You misunderstand Lisp

Lisp macros are executed at runtime! Presumably some get evaluated at compile time too as optimizations. Macros are not about compile-time evaluation at all.

You've actually noticed something about macros that most people don't--the fact that macros and functions overlap completely in functionality.

I think everyone understands that. A lisp macro is a function that operates on code.

No, I understand that

No, I understand that perfectly well. In fact, in the very beginning I acknowledge this fact:

A macro is a function that operates on/generates code before normal code is executed.

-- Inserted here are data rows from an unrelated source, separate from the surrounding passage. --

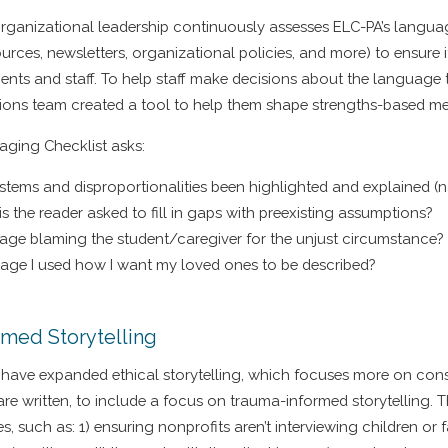
organizational leadership continuously assesses ELC-PA’s languag
ources, newsletters, organizational policies, and more) to ensure i
clients and staff. To help staff make decisions about the language
ions team created a tool to help them shape strengths-based m
ging Checklist asks:
stems and disproportionalities been highlighted and explained (
is the reader asked to fill in gaps with preexisting assumptions?
age blaming the student/caregiver for the unjust circumstance?
uage I used how I want my loved ones to be described?
rmed Storytelling
have expanded ethical storytelling, which focuses more on con
re written, to include a focus on trauma-informed storytelling. T
s, such as: 1) ensuring nonprofits aren’t interviewing children or 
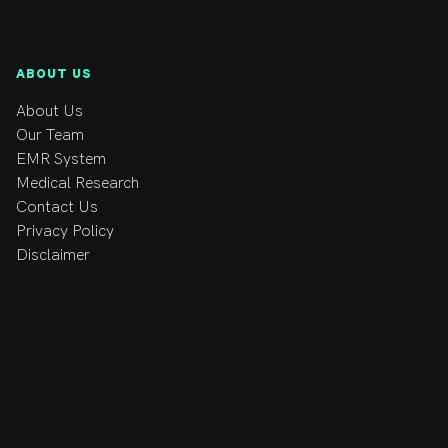
ABOUT US
About Us
Our Team
EMR System
Medical Research
Contact Us
Privacy Policy
Disclaimer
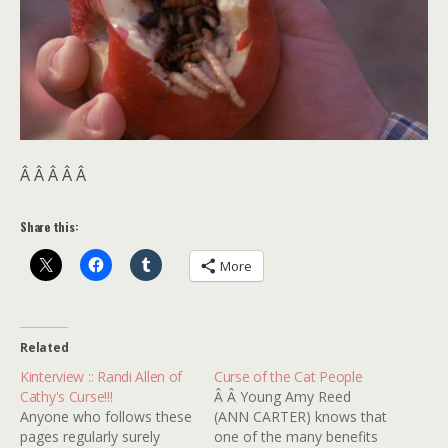
Â Â Â Â Â
Share this:
More
Related
Kinterview :: Randi Allen of
Curse of the Cat People
Cathy's Curse!!!
Â Â Young Amy Reed
Anyone who follows these
(ANN CARTER) knows that
pages regularly surely
one of the many benefits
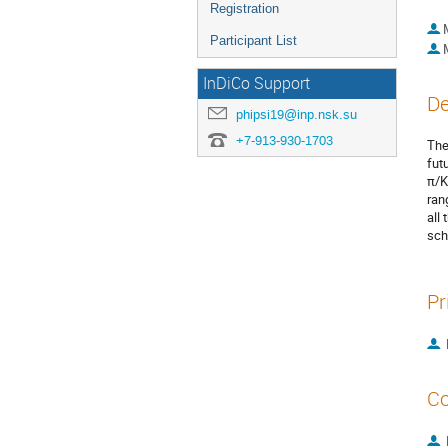
Registration
Participant List
InDiCo Support
De
phipsi19@inp.nsk.su
+7-913-930-1703
The
fut
π/K
ran
all
sch
Pr
Co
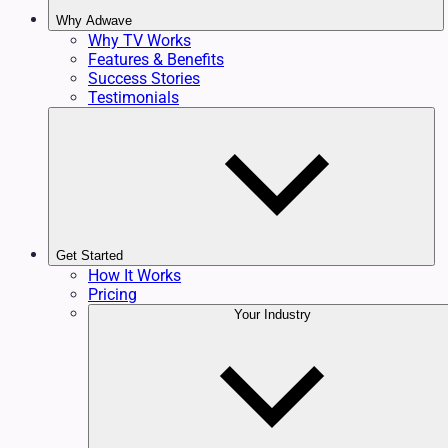
Why Adwave
Why TV Works
Features & Benefits
Success Stories
Testimonials
Get Started
How It Works
Pricing
Your Industry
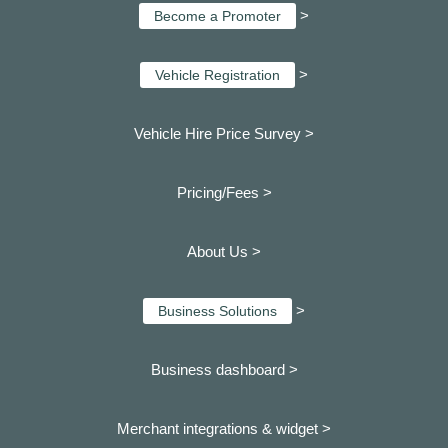
>
Become a Promoter
>
Vehicle Registration
Vehicle Hire Price Survey >
Pricing/Fees >
About Us >
>
Business Solutions
Business dashboard
>
Merchant integrations & widget >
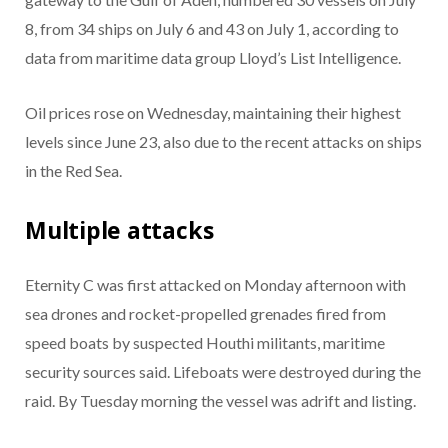
8, from 34 ships on July 6 and 43 on July 1, according to
data from maritime data group Lloyd’s List Intelligence.
Oil prices rose on Wednesday, maintaining their highest
levels since June 23, also due to the recent attacks on ships
in the Red Sea.
Multiple attacks
Eternity C was first attacked on Monday afternoon with
sea drones and rocket-propelled grenades fired from
speed boats by suspected Houthi militants, maritime
security sources said. Lifeboats were destroyed during the
raid. By Tuesday morning the vessel was adrift and listing.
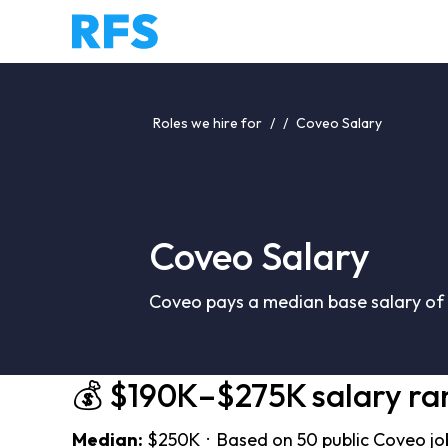
Roles we hire for
/
/
Coveo Salary
Coveo Salary
Coveo pays a median base salary of 
💰 $190K–$275K salary ra
Median:
$250K · Based on 50 public Coveo jo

If I did make reference to macros being executed at compile time after that, it was simply for convenience, since I don't recall the exact name other than the somewhat verbose and not very descriptive 'pre-execution time' ;-)

Can you explain your

Can you explain your arguments then? You claimed macros are "just one big premature optimization and are inflexible to boot". I don't see where this is coming from. Then you posted about compile time execution, stating that you want the same interface for compile-time and run-time macros. But lisp already has this, and it isn't about compile time execution. So I thought you had a misunderstanding of Lisp macros, but apparently not.

So what are you arguing for? You usually have a good point, it just takes a while to beat it out of you ;)

optimization

The only optimization case that I can think of for macros is forcing inlining of code, in (-drumroll-) C (pre-C99).

Partial evaluation

In essence, what I'm proposing is moving the most useful thing about macros--compile time execution--into the domain of functions, either automatically by the compiler or explicitly by the programmer. This has several advantages, including the fact that there is now a single interface to do a single thing and that compile time functions can be executed at compile time and run time without any change to said function.

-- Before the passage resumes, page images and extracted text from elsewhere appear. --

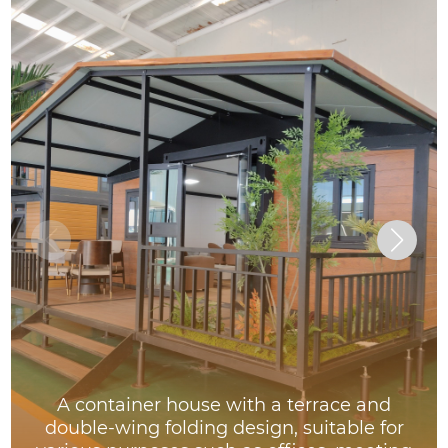
A container house with a terrace and
double-wing folding design, suitable for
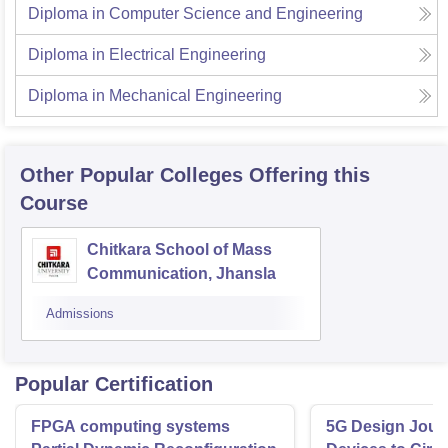
Diploma in Computer Science and Engineering
Diploma in Electrical Engineering
Diploma in Mechanical Engineering
Other Popular
Colleges
Offering this
Course
Chitkara School of Mass
Communication, Jhansla
Admissions
Popular Certification
FPGA computing systems
5G Design Jour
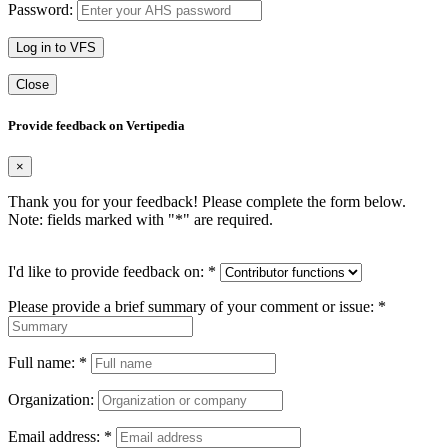
Password:
Log in to VFS
Close
Provide feedback on Vertipedia
×
Thank you for your feedback! Please complete the form below.
Note: fields marked with "
*
" are required.
I'd like to provide feedback on:
*
Please provide a brief summary of your comment or issue:
*
Full name:
*
Organization:
Email address:
*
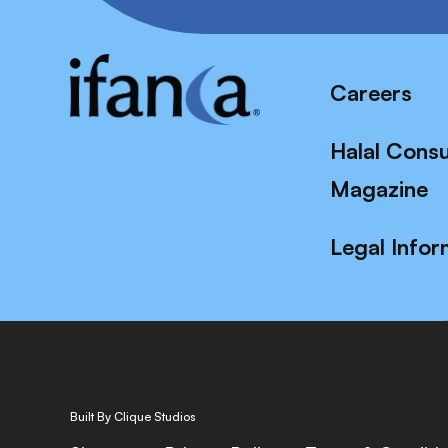
Careers
Halal Cons
Magazine
Legal Infor
Built By Clique Studios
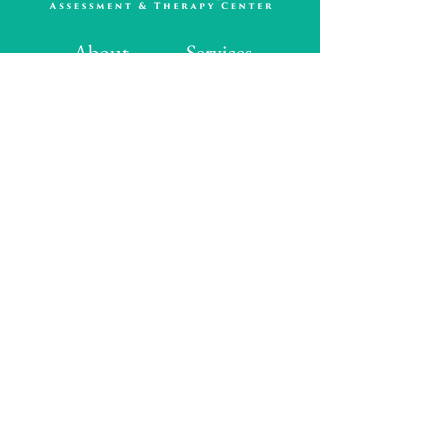
About
Services
Assessments
Therapy
FAQ's
Contact Us
Contact Info
517 Liberty Lane
Suite 100
Edmond, OK 73034
Hours
Monday: 8:00 AM - 5:00 PM
Tuesday: 8:00 AM - 5:00 PM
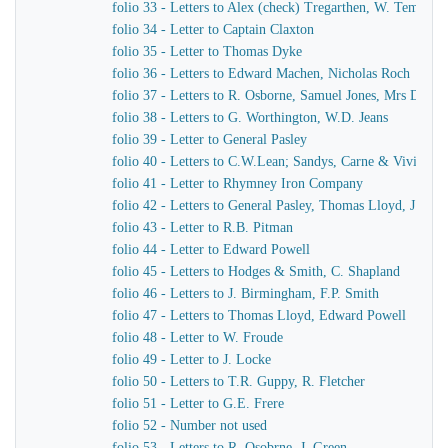
folio 33 - Letters to Alex (check) Tregarthen, W. Temple
folio 34 - Letter to Captain Claxton
folio 35 - Letter to Thomas Dyke
folio 36 - Letters to Edward Machen, Nicholas Roch
folio 37 - Letters to R. Osborne, Samuel Jones, Mrs Dewar
folio 38 - Letters to G. Worthington, W.D. Jeans
folio 39 - Letter to General Pasley
folio 40 - Letters to C.W.Lean; Sandys, Carne & Vivian
folio 41 - Letter to Rhymney Iron Company
folio 42 - Letters to General Pasley, Thomas Lloyd, J. Fiel
folio 43 - Letter to R.B. Pitman
folio 44 - Letter to Edward Powell
folio 45 - Letters to Hodges & Smith, C. Shapland
folio 46 - Letters to J. Birmingham, F.P. Smith
folio 47 - Letters to Thomas Lloyd, Edward Powell
folio 48 - Letter to W. Froude
folio 49 - Letter to J. Locke
folio 50 - Letters to T.R. Guppy, R. Fletcher
folio 51 - Letter to G.E. Frere
folio 52 - Number not used
folio 53 - Letters to R. Osobrne, J. Green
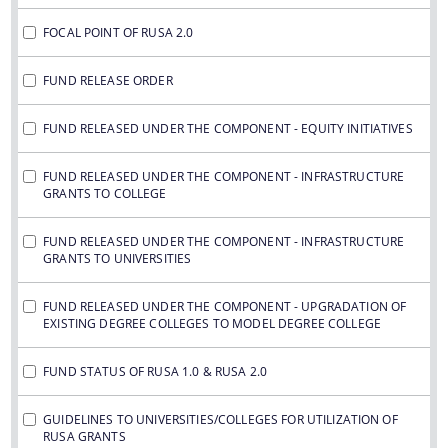
FOCAL POINT OF RUSA 2.0
FUND RELEASE ORDER
FUND RELEASED UNDER THE COMPONENT - EQUITY INITIATIVES
FUND RELEASED UNDER THE COMPONENT - INFRASTRUCTURE
GRANTS TO COLLEGE
FUND RELEASED UNDER THE COMPONENT - INFRASTRUCTURE
GRANTS TO UNIVERSITIES
FUND RELEASED UNDER THE COMPONENT - UPGRADATION OF
EXISTING DEGREE COLLEGES TO MODEL DEGREE COLLEGE
FUND STATUS OF RUSA 1.0 & RUSA 2.0
GUIDELINES TO UNIVERSITIES/COLLEGES FOR UTILIZATION OF
RUSA GRANTS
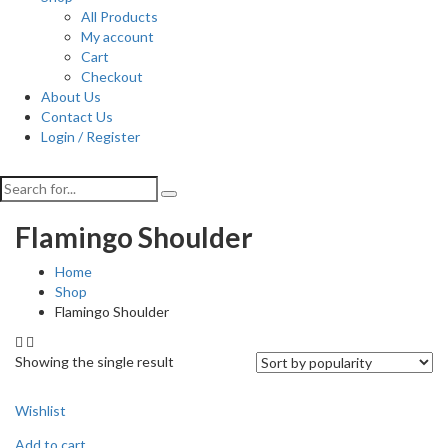
All Products
My account
Cart
Checkout
About Us
Contact Us
Login / Register
Flamingo Shoulder
Home
Shop
Flamingo Shoulder
Showing the single result
Wishlist
Add to cart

You're describing partial evaluation. See A Hacker's Introduction to Partial Evaluation, and the Online Bibliography of Partial Evaluation Research. It's often been discussed here on LtU. There are some other links from the wikipedia article.

A related subject is abstract interpretation, which can loosely be described as executing a program before all its input is available.

Partial evaluation can move computations to compile time, which overlaps some of what macros can do, but it by no means replaces macros. The unique uses for macros, particularly in Lisp and Scheme but also more generally, are to (1) create new binding constructs, (2) implement unusual evaluation orders, and (3) define minilanguages for data definitions and other kinds of DSL (summarizing from this post by Matthias Felleisen).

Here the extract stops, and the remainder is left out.